Czytelnicy niemieckiej gazety „Die Welt” skrytykowali kanclerza Niemiec Olafa Scholza po tym, jak powiedział, że decyzja Kanady o zwrocie turbiny dla Nord Streamu obnażyła strategię prezydenta Rosji Władimira Putina.
Na konferencji prasowej z premierem Kanady Justinem Trudeau Scholz pochwalił współpracę z Ottawą w sprawie zwrotu turbiny i wezwał do jej kontynuowania, by „nie wpaść w pułapkę Putina”. Ponadto zwrócił uwagę na znaczenie rozwoju ekologicznego wodoru.
„Gdybyśmy mieli myśleć w kategoriach czysto materialistycznych, musielibyśmy trzymać kciuki za Putina” – napisał Dombacher M.
„Czy pan Scholz wie, co ta trasa wodorowa oznacza dla naszej gospodarki w kontekście kosztów?” – stwierdził Karsten D.

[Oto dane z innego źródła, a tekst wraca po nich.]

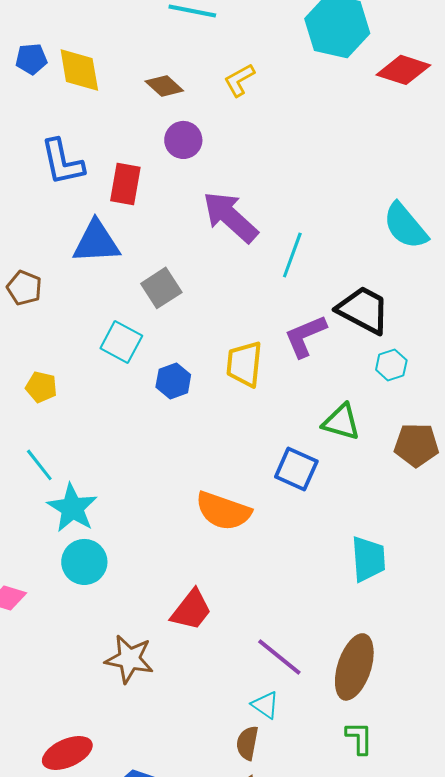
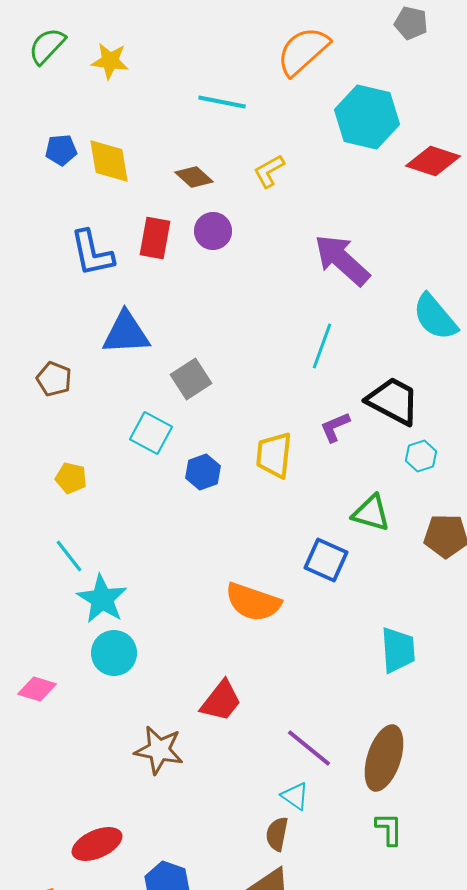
red rectangle: (125, 184) -> (155, 238), moved
purple arrow: (230, 217) -> (342, 260), moved
purple L-shape: (305, 336) -> (335, 427), size x0.7

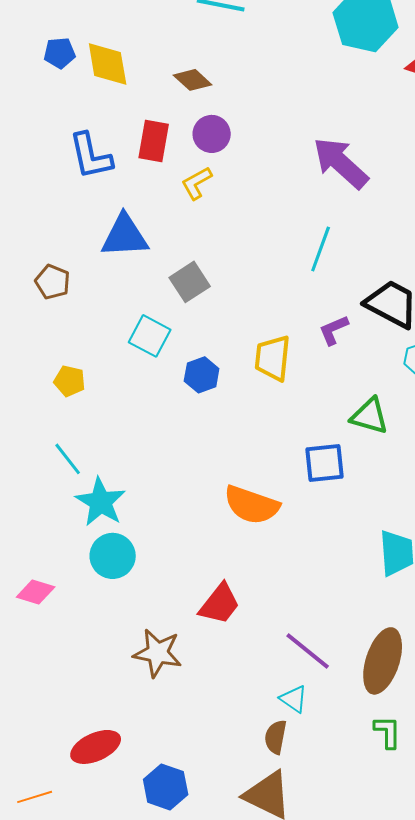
yellow L-shape: (269, 171) -> (197, 183), moved
blue square: (326, 560) -> (325, 463), turned -30

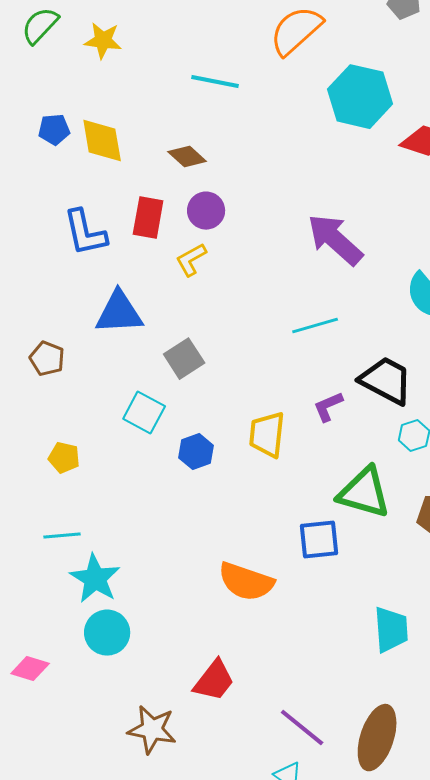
cyan line: (321, 249) -> (315, 326), turned 54
green triangle: (370, 416) -> (364, 493), size x1.4
cyan line: (68, 459) -> (62, 536), turned -57

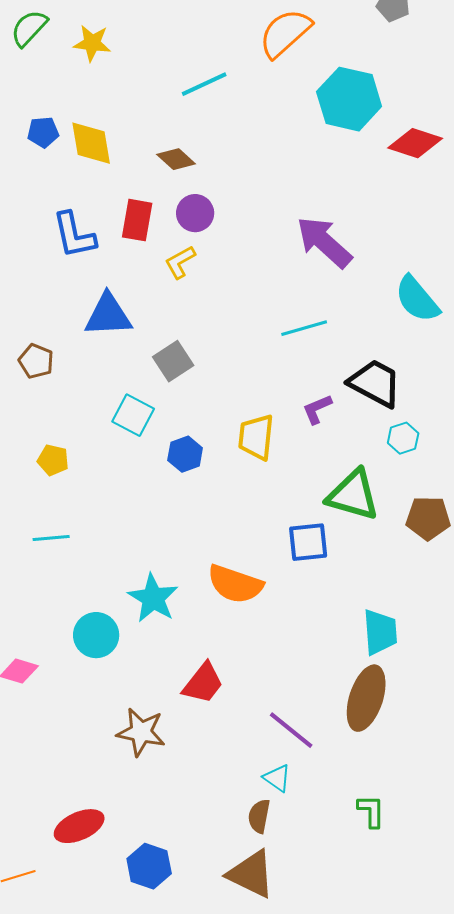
cyan line: (215, 82) -> (204, 84), turned -36
cyan star: (95, 579) -> (153, 598), moved
brown ellipse: (377, 738) -> (366, 698), moved

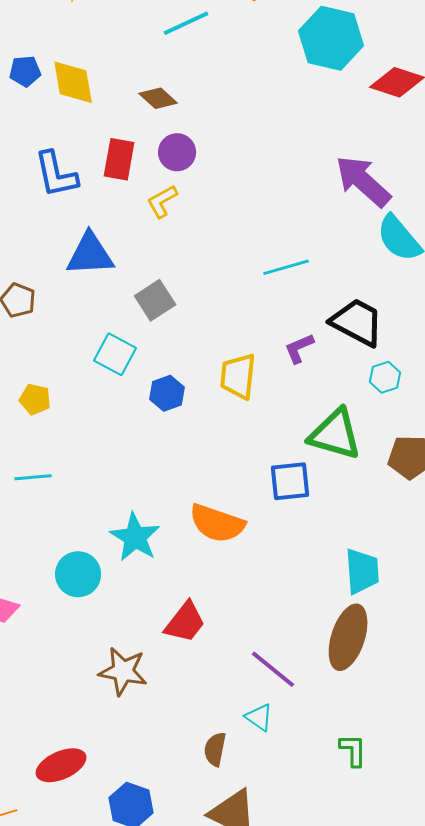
purple arrow: (324, 242) -> (363, 181), moved
brown semicircle: (259, 816) -> (215, 749), moved

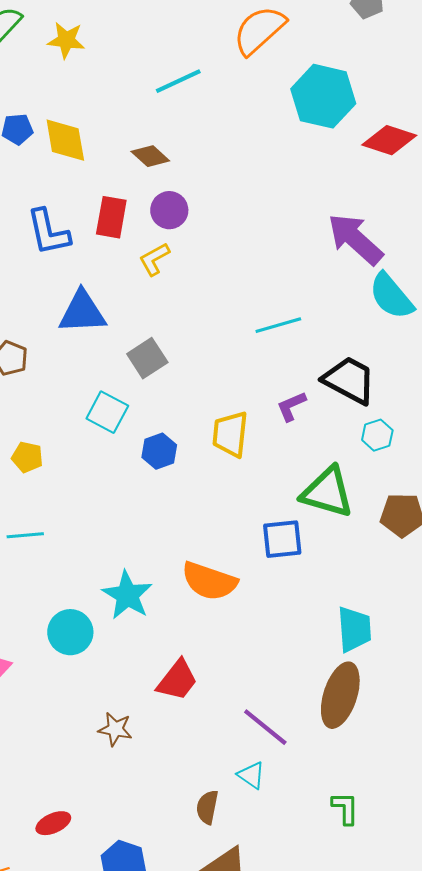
brown star: (123, 671) -> (115, 729), size x0.7
red ellipse: (61, 765) -> (53, 823), size x0.7

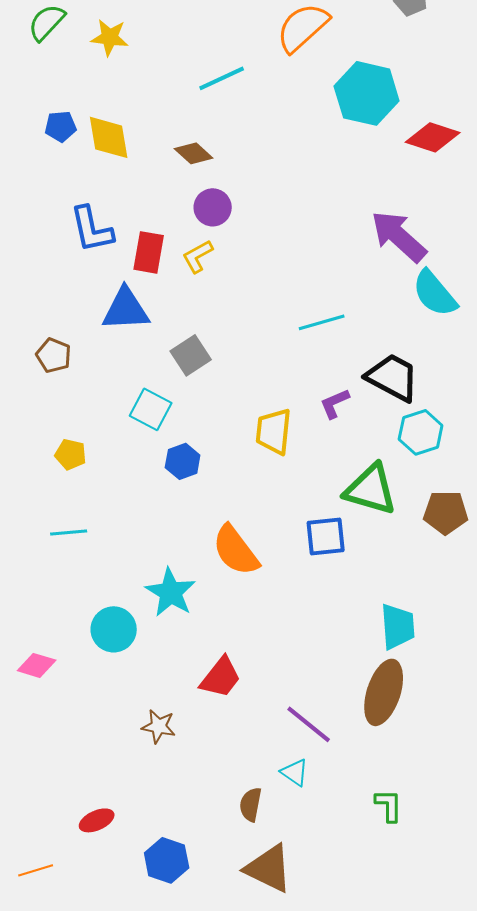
red rectangle: (111, 217) -> (149, 252), moved
cyan hexagon: (377, 435) -> (421, 432), size x1.4
blue hexagon: (159, 451) -> (183, 461), moved
orange semicircle: (209, 581) -> (236, 550), moved, turned 34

„Dlaczego wysyłamy Olafa Scholza do Kanady? Najpóźniej następnego dnia zapomina już, o czym była mowa!” – żartował Tim S.
„Mówienie o zielonym wodorze w odległej przyszłości jest potrzebne, aby odwrócić uwagę od faktu, że elektrownie węglowe są ponownie uruchamiane, a elektrownie jądrowe zamykane” – powiedział Achim G.
„To staje się absurdalne. Czy ogłaszamy sankcje, a potem nazywamy Rosjan niewiarygodnymi? Czy też pan Scholz znowu o czymś zapomniał” – podsumowali czytelnicy.
Niemcy przewidują załamanie energetyczne w zimie z powodu możliwego odcięcia dostaw rosyjskiego gazu. Minister gospodarki Robert Habeck i Klaus Müller, szef Federalnej Agencji Sieci, wielokrotnie wzywali mieszkańców do oszczędzania prądu, wody i ciepła.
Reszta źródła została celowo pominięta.